The ongoing probe of alleged fraud, bribery and misappropriation of funds at the highest levels of Shas, the Orthodox Sephardic party, became mired in extraneous issues this week but continued to mesmerize the public.
Appearing at a court hearing Tuesday, a senior police officer denied that either the police or the state prosecutor is trying to persuade young Shas activists to turn state’s evidence if the cases against Interior Minister Arye Deri and Communications Minister Rafael Pinchas ever go to trial.
The officer, Meir Gilboa, was testifying at a hearing involving two former Deri aides.
Police sources, meanwhile, say they are anxious to question Shas Knesset member Yair Levy, a confidant of Deri’s, when he returns from the United States.
Levy went there immediately after Passover as a guest of the United States Information Agency’s visiting parliamentarians program and has remained there on his own.
His continued absence and the absence of his wife and children from their Bnei Brak home raised suspicion that Levy was trying to avoid a grilling by police.
But on Tuesday evening, he telephoned Knesset Speaker Dov Shilansky and sent him a letter by facsimile from a New York physician, confirming that Levy is undergoing tests for a heart ailment, which will keep him in the United States for two more weeks.
Shilansky said Wednesday there is “no reason not to believe him.” Levy also reportedly told the speaker he was deeply hurt by “what is being done to me while I am on alien soil.”
THREAT TO QUIT THE GOVERNMENT
The latest twists in what the local media call the “Shas affair” is front-page news here.

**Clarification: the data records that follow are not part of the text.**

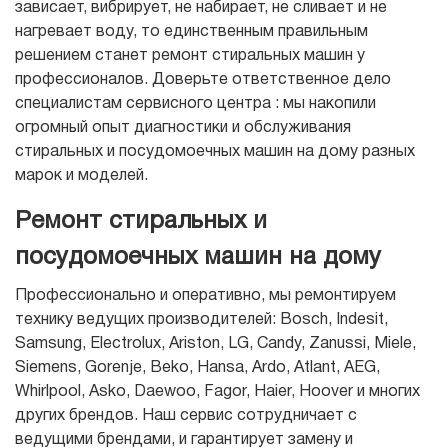
зависает, вибрирует, не набирает, не сливает и не
нагревает воду, то единственным правильным
решением станет ремонт стиральных машин у
профессионалов. Доверьте ответственное дело
специалистам сервисного центра : мы накопили
огромный опыт диагностики и обслуживания
стиральных и посудомоечных машин на дому разных
марок и моделей.
Ремонт стиральных и
посудомоечных машин на дому
Профессионально и оперативно, мы ремонтируем
технику ведущих производителей: Bosch, Indesit,
Samsung, Electrolux, Ariston, LG, Candy, Zanussi, Miele,
Siemens, Gorenje, Beko, Hansa, Ardo, Atlant, AEG,
Whirlpool, Asko, Daewoo, Fagor, Haier, Hoover и многих
других брендов. Наш сервис сотрудничает с
ведущими брендами, и гарантирует замену и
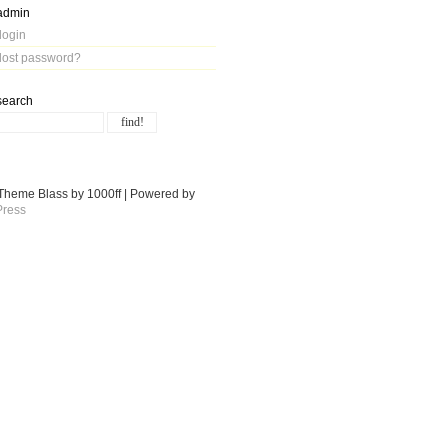
admin
login
lost password?
search
Theme Blass by 1000ff | Powered by
ress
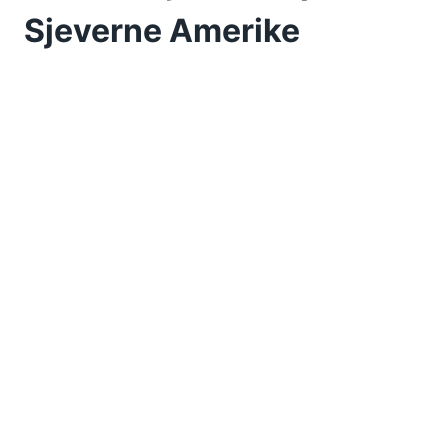
Sjeverne Amerike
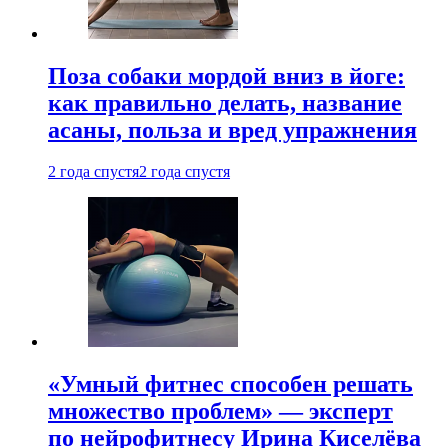
Поза собаки мордой вниз в йоге:
как правильно делать, название
асаны, польза и вред упражнения
2 года спустя
2 года спустя
«Умный фитнес способен решать
множество проблем» — эксперт
по нейрофитнесу Ирина Киселёва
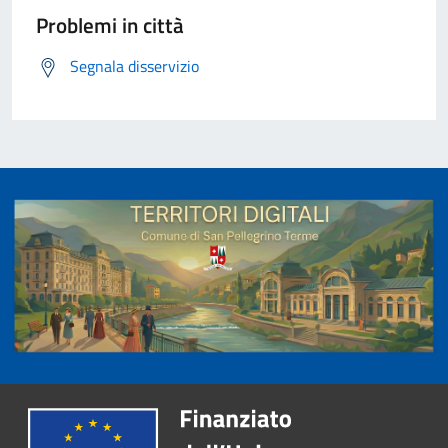
Problemi in città
Segnala disservizio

Shas, whose five Knesset seats are essential to Prime Minister Yitzhak Shamir’s coalition government, has become increasingly irritated by the seemingly endless police investigation of Deri, Pinhasi and other ranking party figures.
Threats have surfaced in Shas circles to quit the coalition and topple the government.
Rabbi Arye Gamliel, another Shas Knesset member, declared Tuesday that he would henceforth refuse to support the government with his vote. He accused Likud of trying to “destroy Shas at all costs.”
Former Sephardic Chief Rabbi Ovadia Yosef, the party’s spiritual mentor, is expected to convene the party’s sages and Knesset members to decide whether to endorse Gamliel’s position.
The investigation has been proceeding for the better part of a year. The police reportedly forwarded several files on Deri to the state prosecutor, with a recommendation that formal charges be brought against the minister. But no final decision has been made.
Deri and the others are accused primarily of channeling government funds to favored Shas-linked religious institutions through the budgets of local municipal authorities, which are controlled by the Interior Ministry.
According to press accounts, the principals in the case are also suspected of personal improprieties involving public funds.